Constance there is no "embodied/embedded/enactive description of consciousness" because one does not exist.
Yes, there are "embodied/embedded/enactive description" of cognition but those are fridge theories at best.
There are no physical theories of consciousness. None.
There are no computational not informational ones either.
Even in the excellent Aeon article I posted a few posts back about philosophers making consciousness too complex, the author expands on the exciting and emerging paradigm of predicitve processing.
Not even this powerful "new" paradigm can touch the hard problem.
Consciousness in the predictive mind
"The prediction error minimization (PEM) account of brain function may explain perception, learning, action, attention and understanding.

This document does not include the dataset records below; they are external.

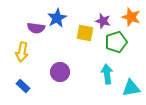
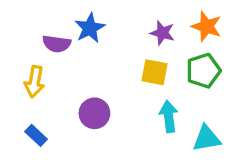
yellow square: (85, 33) -> (154, 72), moved
green pentagon: (116, 42) -> (203, 71), moved

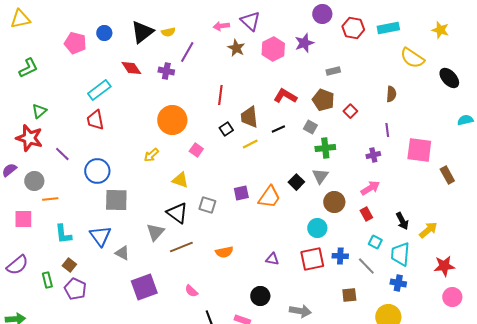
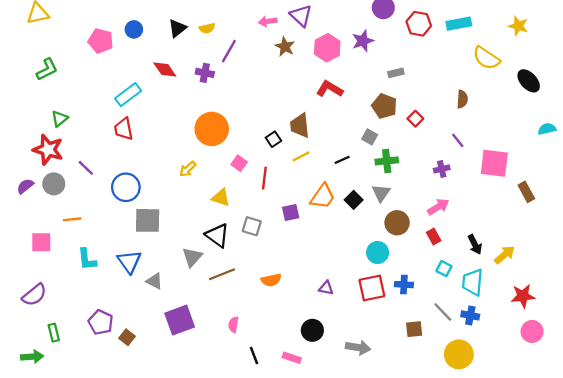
black triangle: (142, 32) -> (177, 28), size x0.7
red line: (220, 95) -> (264, 178), moved
red L-shape: (285, 96) -> (330, 89), moved
black line: (278, 129) -> (342, 160), moved
purple line: (387, 130) -> (458, 140), turned -32
gray circle: (34, 181) -> (54, 184), moved
orange trapezoid: (269, 197) -> (323, 196), moved
brown square: (69, 265) -> (127, 337), moved
gray line: (366, 266) -> (443, 312), moved
green rectangle: (47, 280) -> (54, 333), moved
pink semicircle: (191, 291) -> (233, 325), turned 56

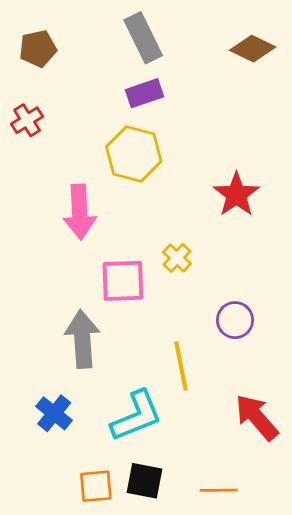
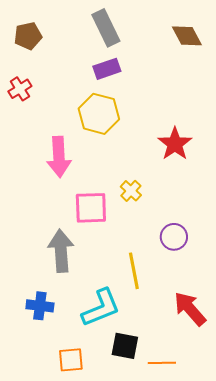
brown diamond: (253, 49) -> (187, 36), turned 36
blue cross: (54, 413) -> (40, 306), turned -32
black square: (145, 481) -> (125, 346), moved

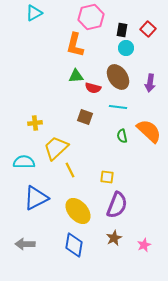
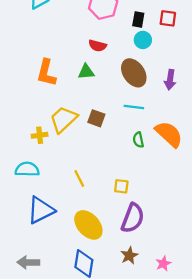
red square: (148, 29) -> (168, 18), turned -35
orange L-shape: (75, 45) -> (46, 73), moved
red semicircle: (93, 88) -> (97, 46), moved
yellow cross: (35, 123) -> (40, 135), moved
yellow trapezoid: (56, 148) -> (63, 119), moved

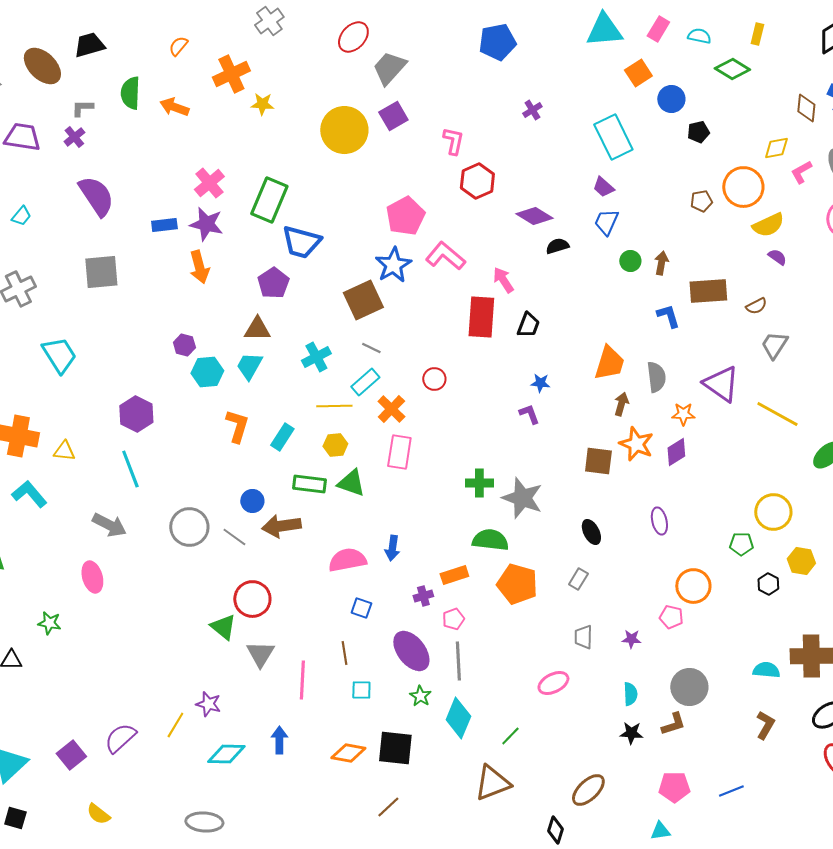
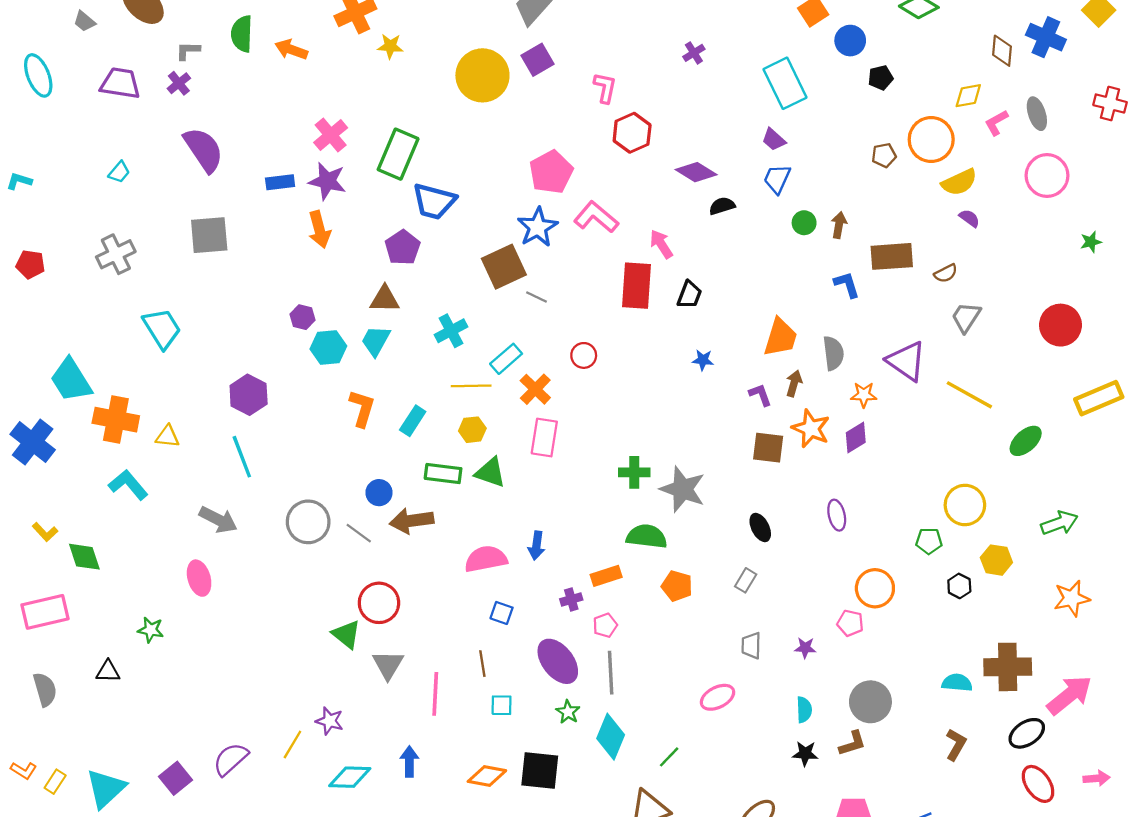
gray line: (371, 348) -> (536, 297), moved
purple L-shape: (529, 414) -> (760, 395), moved
orange pentagon: (517, 584) -> (677, 586), size x0.7

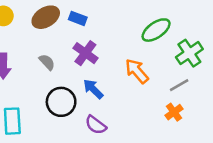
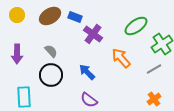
purple cross: (85, 53) -> (93, 34), moved
black circle: (61, 102) -> (51, 75), moved
orange cross: (174, 112) -> (154, 99), moved

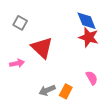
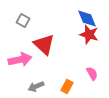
pink arrow: (17, 63) -> (20, 60), size x1.6
gray arrow: (47, 90) -> (36, 86), moved

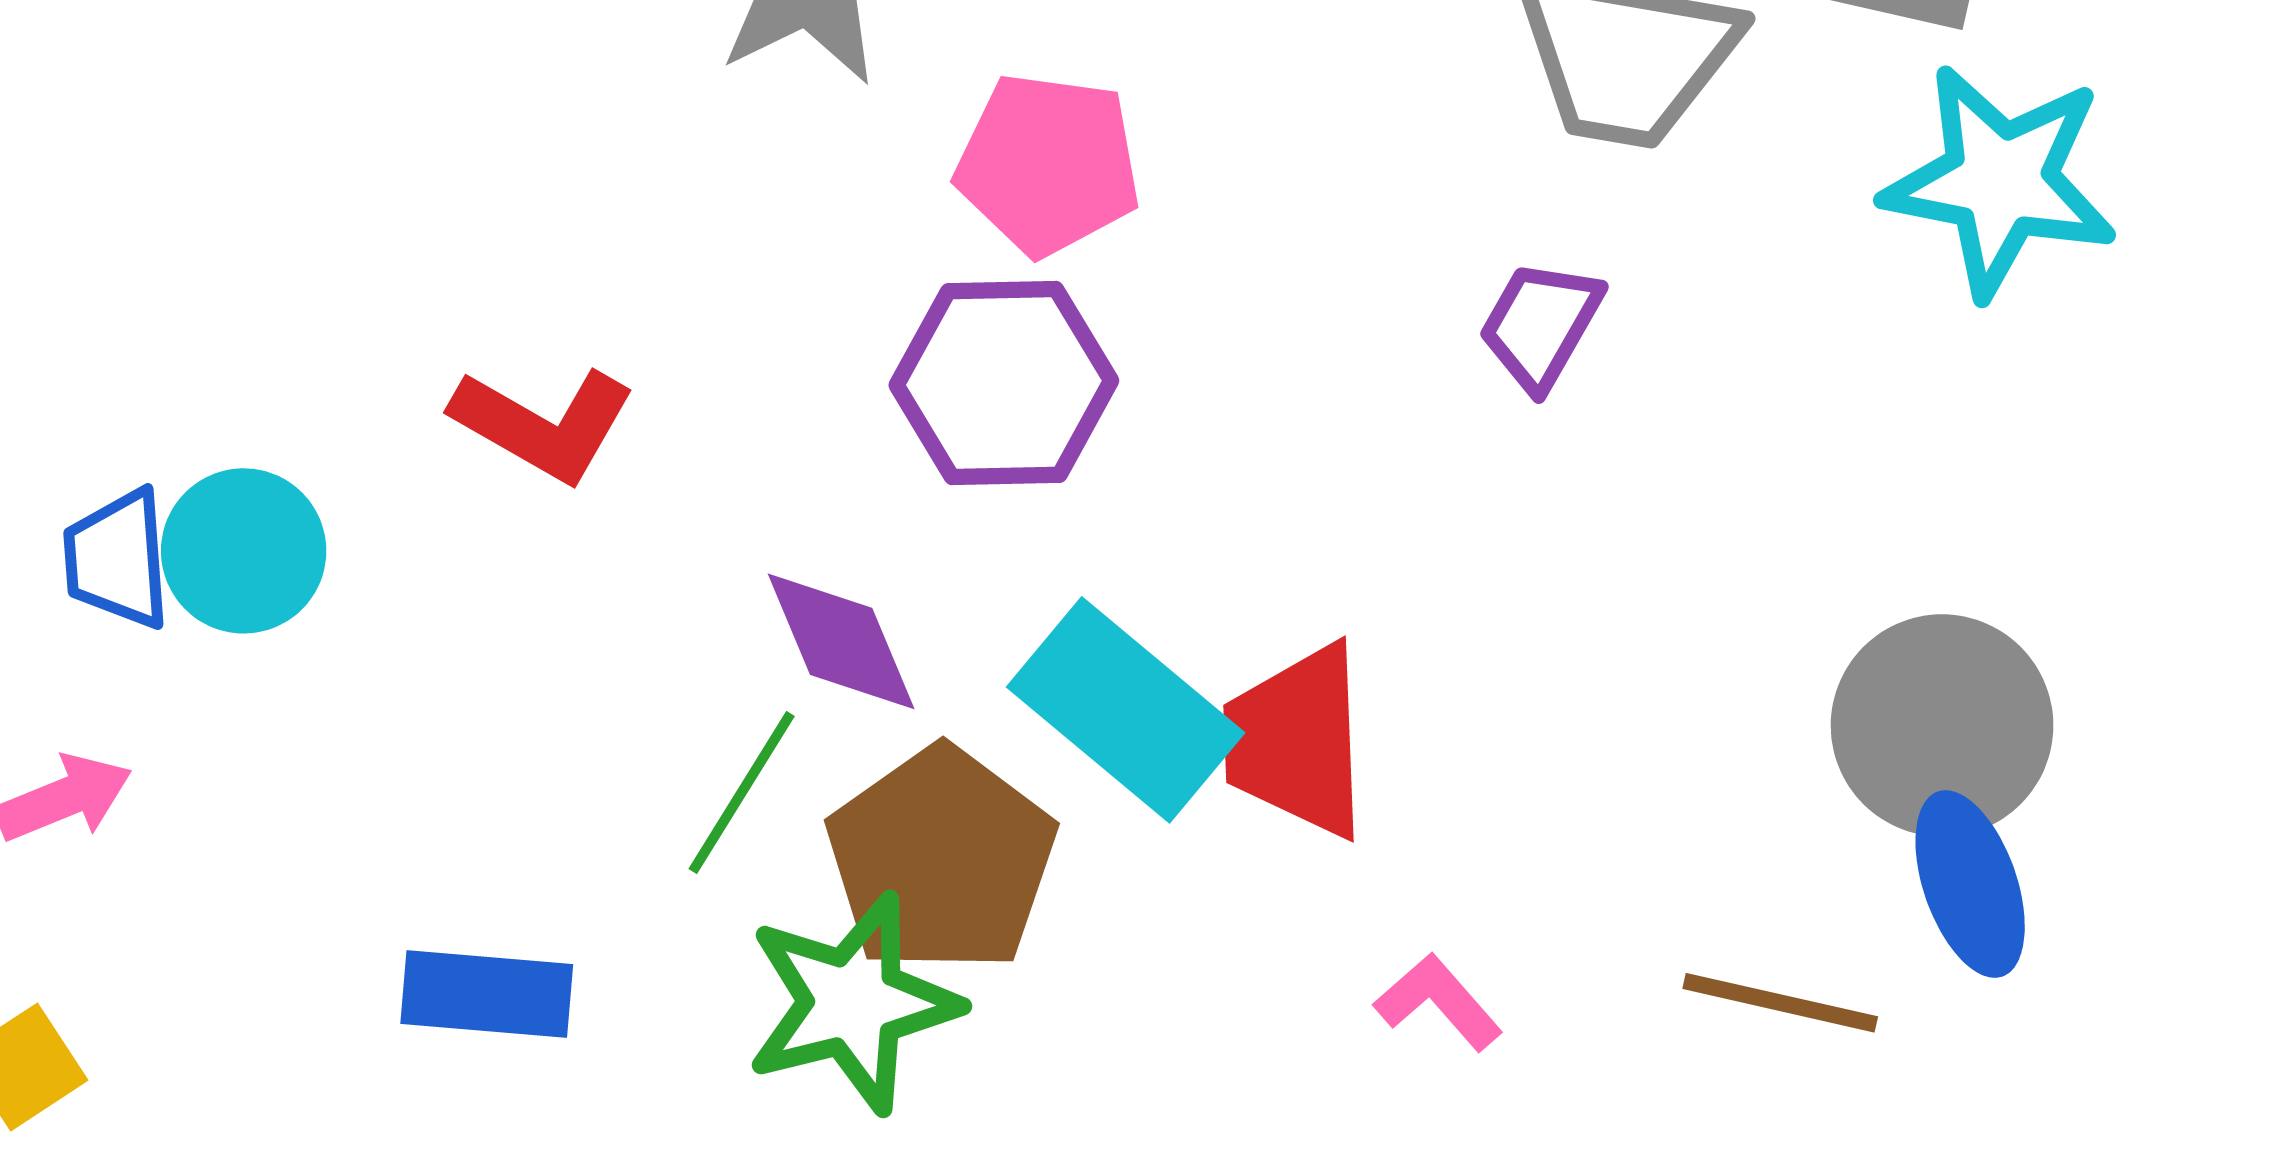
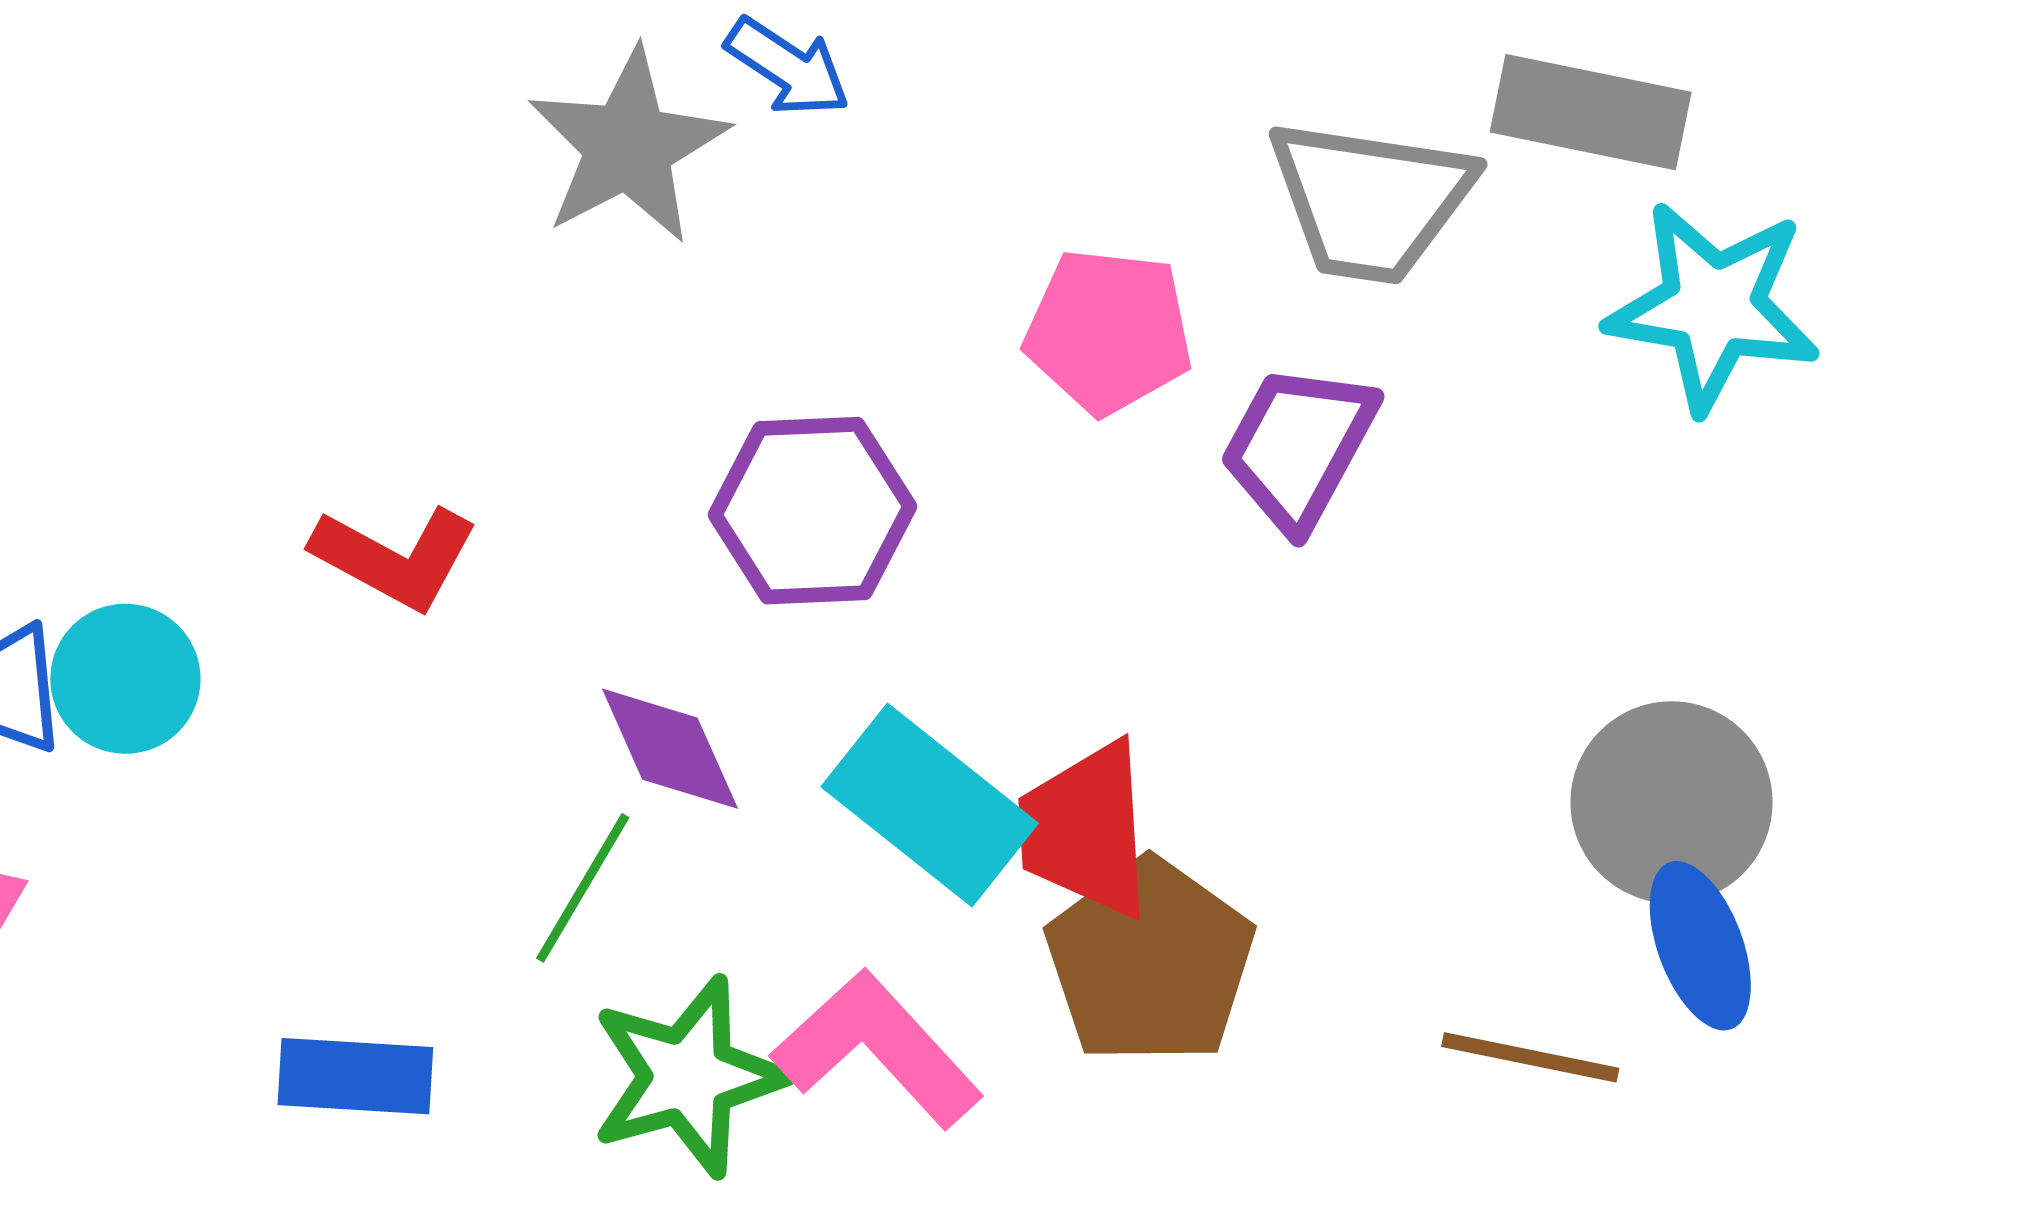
pink pentagon: (1048, 164) -> (1109, 331), moved
purple trapezoid: (1541, 325) -> (1299, 447), size x1.4
brown pentagon: (941, 860) -> (1150, 962), moved
pink L-shape: (1438, 1002) -> (877, 1049), moved, size x1.8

That at least is what its proponents claim, and I suggested in an
earlier post that perhaps the brain does nothing but minimize its prediction error. So far I haven’t talked explicitly about consciousness. Yet, if PEM is true, and if consciousness is based in brain activity, then PEM should explain consciousness too. In this post I therefore speculate about what PEM might have to say about consciousness.
We talk about consciousness in many different ways: metaphysical, neurological, psychological, colloquial. Accordingly, there are many different ways a theory like PEM could engage with consciousness.
Starting at the top, could PEM deal with the hard problem of consciousness? No. It is easy to conceive of a system that minimizes prediction error yet has no phenomenal consciousness. So consciousness does not supervene on prediction error minimization."
You have to love the no bullshit approach.
The hard problem makes it pretty clear that consciousness does not supervene on anything within the physical domain. That is why I have found Hoffmans interface theory to be so exciting; it explains why looking to the physical for the origin of consciousness will never bear fruit.